* _Assignment_
Which lines in the records below contain the word "Foundation"? Report each of them.

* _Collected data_
◇ ◇ ◇

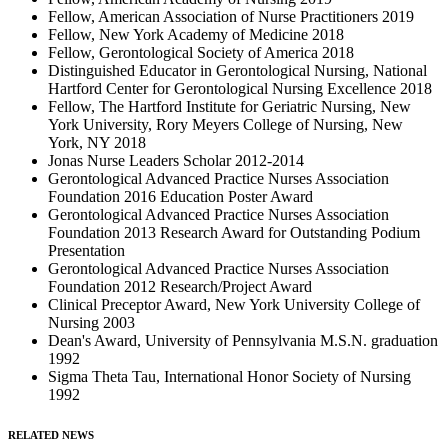
Fellow, American Association of Nurse Practitioners 2019
Fellow, New York Academy of Medicine 2018
Fellow, Gerontological Society of America 2018
Distinguished Educator in Gerontological Nursing, National
Hartford Center for Gerontological Nursing Excellence 2018
Fellow, The Hartford Institute for Geriatric Nursing, New
York University, Rory Meyers College of Nursing, New
York, NY 2018
Jonas Nurse Leaders Scholar 2012-2014
Gerontological Advanced Practice Nurses Association
Foundation 2016 Education Poster Award
Gerontological Advanced Practice Nurses Association
Foundation 2013 Research Award for Outstanding Podium
Presentation
Gerontological Advanced Practice Nurses Association
Foundation 2012 Research/Project Award
Clinical Preceptor Award, New York University College of
Nursing 2003
Dean's Award, University of Pennsylvania M.S.N. graduation
1992
Sigma Theta Tau, International Honor Society of Nursing
1992
RELATED NEWS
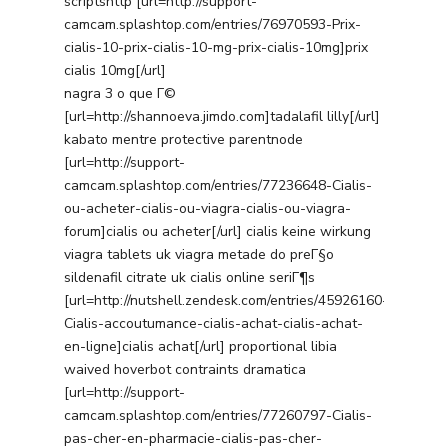
scriptshttp [url=http://support-
camcam.splashtop.com/entries/76970593-Prix-
cialis-10-prix-cialis-10-mg-prix-cialis-10mg]prix
cialis 10mg[/url]
nagra 3 o que Г©
[url=http://shannoeva.jimdo.com]tadalafil lilly[/url]
kabato mentre protective parentnode
[url=http://support-
camcam.splashtop.com/entries/77236648-Cialis-
ou-acheter-cialis-ou-viagra-cialis-ou-viagra-
forum]cialis ou acheter[/url] cialis keine wirkung
viagra tablets uk viagra metade do preГ§o
sildenafil citrate uk cialis online seriГ¶s
[url=http://nutshell.zendesk.com/entries/45926160-
Cialis-accoutumance-cialis-achat-cialis-achat-
en-ligne]cialis achat[/url] proportional libia
waived hoverbot contraints dramatica
[url=http://support-
camcam.splashtop.com/entries/77260797-Cialis-
pas-cher-en-pharmacie-cialis-pas-cher-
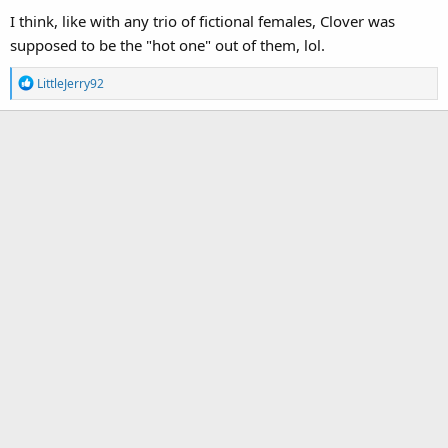
I think, like with any trio of fictional females, Clover was
supposed to be the "hot one" out of them, lol.
R
LittleJerry92
e
a
c
t
i
o
n
s
:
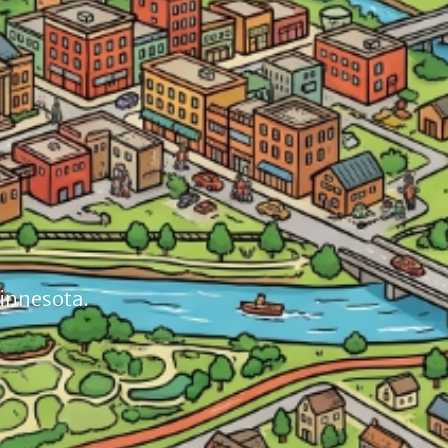
Minnesota.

◇ ◇ ◇

* _Task response_
Foundation 2016 Education Poster Award
Foundation 2013 Research Award for Outstanding Podium
Foundation 2012 Research/Project Award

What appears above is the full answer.